Local Teens Shine Compared to Rest of Country

| 26 Sep 2012 | 11:17

Event organizers say area young people have stronger work ethic and commitment to community service. Girls in this area are different, according to the organizers of Girls World Expo. Girl’s World Expo organizes one day events across the country for girls age 11-18. Varinda Missett, president and founder of Girls World Expo says she was surprised by the extraordinary work ethic of the girls in this community and impressed by their commitment to volunteer service -- both of which far surpassed what she has seen in other parts of the country.

Girls world expo events focus on the educational and cultural development of girls 11-18. Missett, explained that smaller and mid-size markets are preferable to larger ones’, because smaller markets tend to be community driven areas where the expo is able to “make real connections with the girls and their families.”
For a market this size, Missett says she would normally expect 40-50 nominations for tthe 10 Girls of Merit positions. Girls of Merit are girls who have contributed to their community in some exemplary way.
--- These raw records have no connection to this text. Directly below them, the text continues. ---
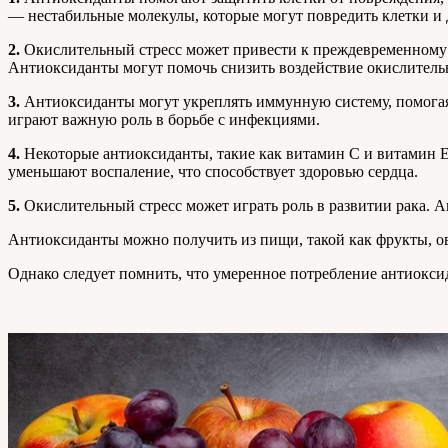
— нестабильные молекулы, которые могут повредить клетки 
2.
Окислительный стресс может привести к преждевременному с
Антиоксиданты могут помочь снизить воздействие окислительн
3.
Антиоксиданты могут укреплять иммунную систему, помогая
играют важную роль в борьбе с инфекциями.
4.
Некоторые антиоксиданты, такие как витамин С и витамин Е
уменьшают воспаление, что способствует здоровью сердца.
5.
Окислительный стресс может играть роль в развитии рака. 
Антиоксиданты можно получить из пищи, такой как фрукты, ов
Однако следует помнить, что умеренное потребление антиокси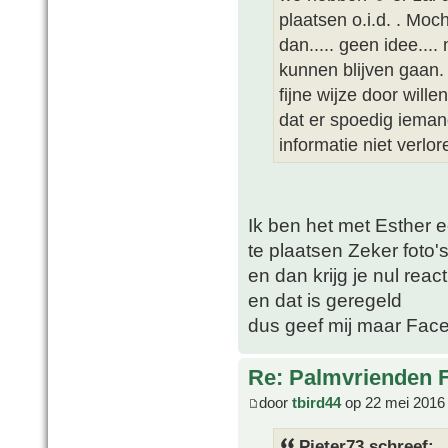
plaatsen o.i.d. . Mo
dan..... geen idee...
kunnen blijven gaan. I
fijne wijze door will
dat er spoedig ieman
informatie niet verlor
Ik ben het met Esther e
te plaatsen Zeker foto'
en dan krijg je nul react
en dat is geregeld
dus geef mij maar Fac
Re: Palmvrienden 
door
tbird44
op 22 mei 2016
Pieter73 schreef: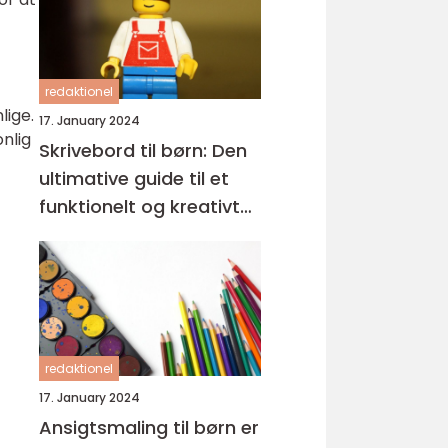
redaktionel
lige.
17. January 2024
nlig
Skrivebord til børn: Den
ultimative guide til et
funktionelt og kreativt
arbejdsområde
redaktionel
17. January 2024
Ansigtsmaling til børn er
Missett was surprised, then, when she received 136 nominations from the Straus News’ area. “We could have given 50 [awards],” she said, “it was just amazing… A lot of people took the effort to recognize these girls.”
Girl’s Advisory Group
It wasn’t only the number of nominations that surprised Missett. For each event, Girls World Expo sets up an “girl’s advisory group” comprised of junior and senior girls from different high schools in the area. The group meets for 8 weeks before the expo as a “hands-on internship” and are the ones who really run the show, Missett explains. The committee that is putting together the September 30th expo has focused on a philanthropic and community oriented expo which, Missett says, is an “angle we haven’t seen before.”
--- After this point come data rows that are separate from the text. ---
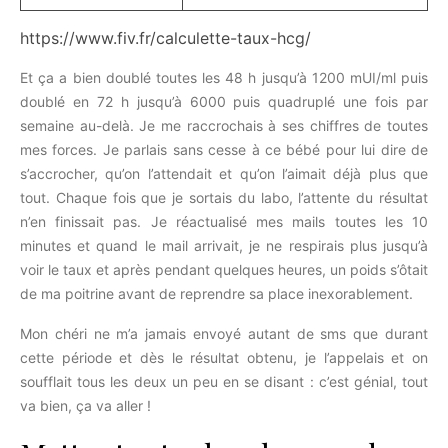
https://www.fiv.fr/calculette-taux-hcg/
Et ça a bien doublé toutes les 48 h jusqu’à 1200 mUI/ml puis
doublé en 72 h jusqu’à 6000 puis quadruplé une fois par
semaine au-delà. Je me raccrochais à ses chiffres de toutes
mes forces. Je parlais sans cesse à ce bébé pour lui dire de
s’accrocher, qu’on l’attendait et qu’on l’aimait déjà plus que
tout. Chaque fois que je sortais du labo, l’attente du résultat
n’en finissait pas. Je réactualisé mes mails toutes les 10
minutes et quand le mail arrivait, je ne respirais plus jusqu’à
voir le taux et après pendant quelques heures, un poids s’ôtait
de ma poitrine avant de reprendre sa place inexorablement.
Mon chéri ne m’a jamais envoyé autant de sms que durant
cette période et dès le résultat obtenu, je l’appelais et on
soufflait tous les deux un peu en se disant : c’est génial, tout
va bien, ça va aller !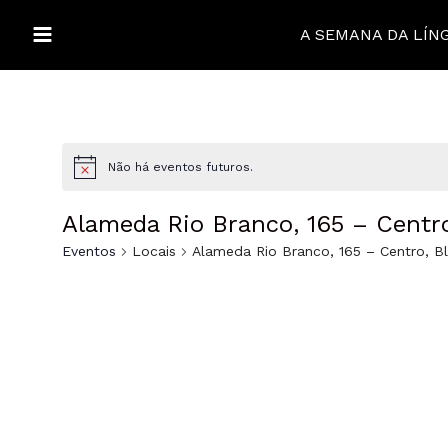
Ir
para
A SEMANA DA LÍN
MAIN
o
conteúdo
MENU
ALTERNAR
Não há eventos futuros.
MENU
ALTERNAR
Alameda Rio Branco, 165 – Cent
MENU
ALTERNAR
Eventos
Locais
Alameda Rio Branco, 165 – Centro, 
MENU
ALTERNAR
MENU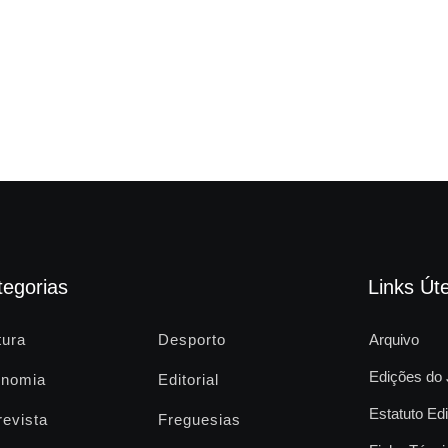
tegorias
Links Úte
tura
Desporto
Arquivo
Edições do 
nomia
Editorial
Estatuto Edi
revista
Freguesias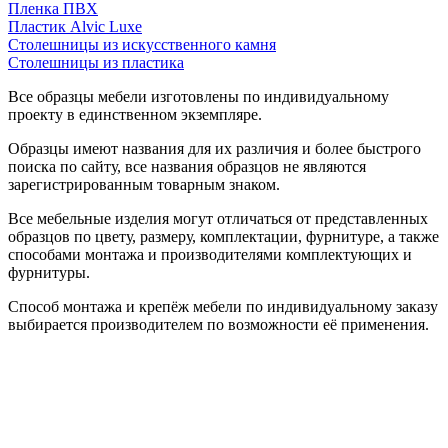
Пленка ПВХ
Пластик Alvic Luxe
Столешницы из искусственного камня
Столешницы из пластика
Все образцы мебели изготовлены по индивидуальному
проекту в единственном экземпляре.
Образцы имеют названия для их различия и более быстрого
поиска по сайту, все названия образцов не являются
зарегистрированным товарным знаком.
Все мебельные изделия могут отличаться от представленных
образцов по цвету, размеру, комплектации, фурнитуре, а также
способами монтажа и производителями комплектующих и
фурнитуры.
Способ монтажа и крепёж мебели по индивидуальному заказу
выбирается производителем по возможности её применения.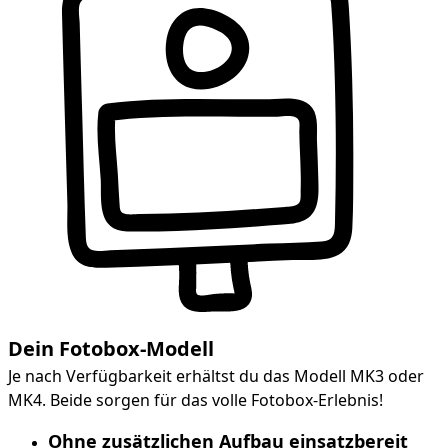
Dein Fotobox-Modell
Je nach Verfügbarkeit erhältst du das Modell MK3 oder
MK4. Beide sorgen für das volle Fotobox-Erlebnis!
Ohne zusätzlichen Aufbau einsatzbereit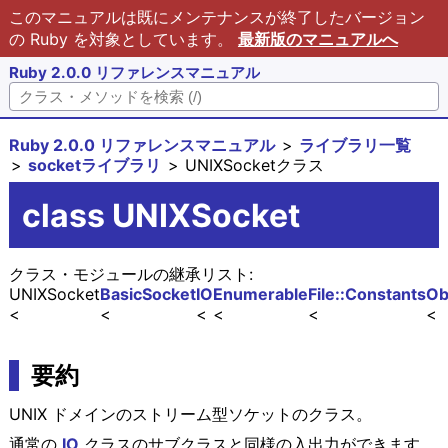
このマニュアルは既にメンテナンスが終了したバージョン
の Ruby を対象としています。
最新版のマニュアルへ
Ruby 2.0.0 リファレンスマニュアル
Ruby 2.0.0 リファレンスマニュアル
ライブラリ一覧
socketライブラリ
UNIXSocketクラス
class UNIXSocket
クラス・モジュールの継承リスト:
UNIXSocket
BasicSocket
IO
Enumerable
File::Constants
Ob
要約
UNIX ドメインのストリーム型ソケットのクラス。
通常の
IO
クラスのサブクラスと同様の入出力ができます。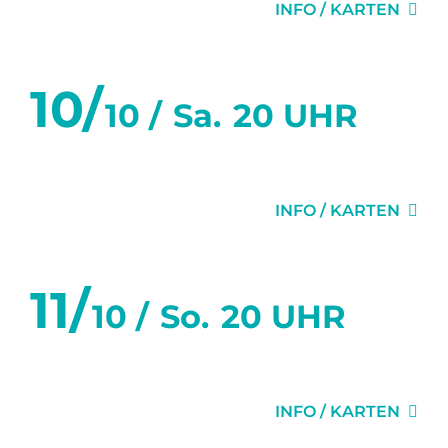
INFO / KARTEN
10/
10 /
Sa.
20 UHR
DIE EINLADUNG
INFO / KARTEN
11/
10 /
So.
20 UHR
DIE EINLADUNG
INFO / KARTEN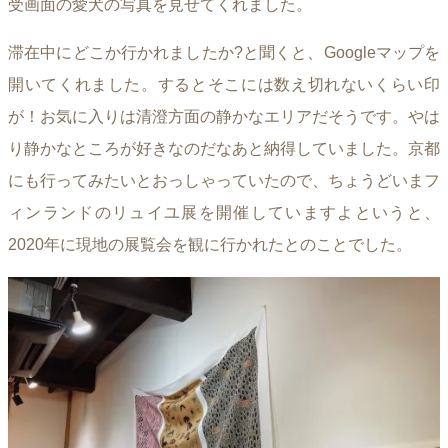
受画面の愛犬の写真を見せてくれました。
滞在中にどこか行かれましたか?と聞くと、Googleマップを
開いてくれました。するとそこには数え切れないくらい印
が！お気に入りは清澄方面の静かなエリアだそうです。やは
り静かなところが好きなのだなあと納得していました。京都
にも行ってみたいとおっしゃっていたので、ちょうどいまフ
ィンランドのリュイユ展を開催していますよというと、
2020年に現地の展覧会を観に行かれたとのことでした。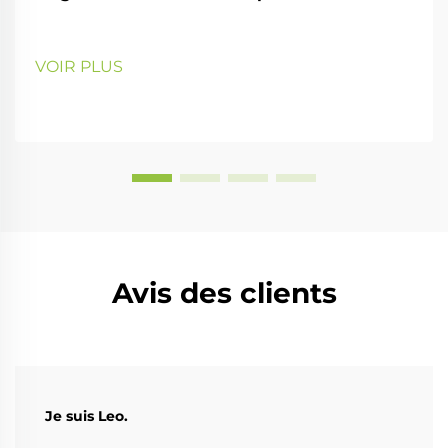
VOIR PLUS
Avis des clients
Je suis Leo.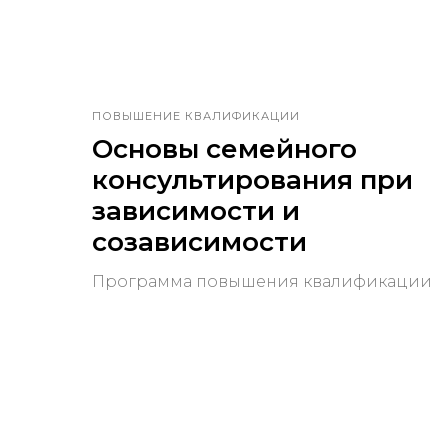
ПОВЫШЕНИЕ КВАЛИФИКАЦИИ
Основы семейного
консультирования при
зависимости и
созависимости
Программа повышения квалификации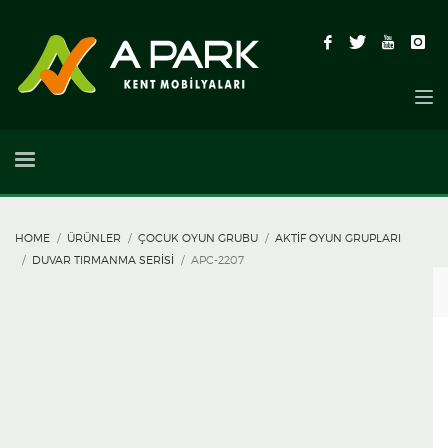
HOME
ÜRÜNLER
ÇOCUK OYUN GRUBU
AKTIF OYUN GRUPLARI
DUVAR TIRMANMA SERISI
APC-2207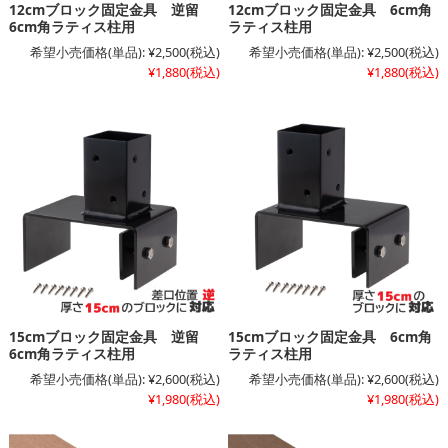
12cmブロック固定金具 逆留
12cmブロック固定金具 6cm角
6cm角ラティス柱用
ラティス柱用
希望小売価格(単品):
¥2,500
(税込)
希望小売価格(単品):
¥2,500
(税込)
¥1,880
(税込)
¥1,880
(税込)
15cmブロック固定金具 逆留
15cmブロック固定金具 6cm角
6cm角ラティス柱用
ラティス柱用
希望小売価格(単品):
¥2,600
(税込)
希望小売価格(単品):
¥2,600
(税込)
¥1,980
(税込)
¥1,980
(税込)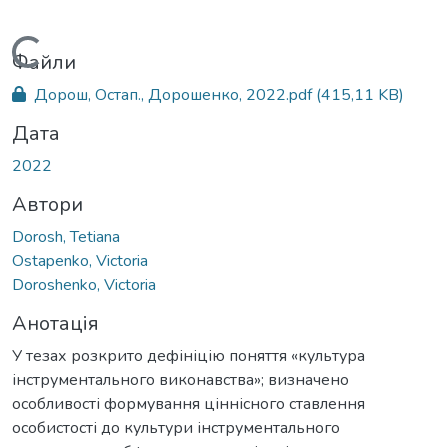
Вантажиться...
Файли
Дорош, Остап., Дорошенко, 2022.pdf
(415,11 KB)
Дата
2022
Автори
Dorosh, Tetiana
Ostapenko, Victoria
Doroshenko, Victoria
Анотація
У тезах розкрито дефініцію поняття «культура
інструментального виконавства»; визначено
особливості формування ціннісного ставлення
особистості до культури інструментального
The work ethic of this “girl’s advisory group” also set them apart from the others they’ve worked with across the country, Missett claims. While many of thegroups of teens need to be monitored and scheduled, she added, “these girls all work hard on their own. They’re very progressive—we don’t have to track them at all.” This group even got volunteer organizations to come to the expo and get people to pledge time at the event, according to Missett, which is also “something we haven’t seen before.”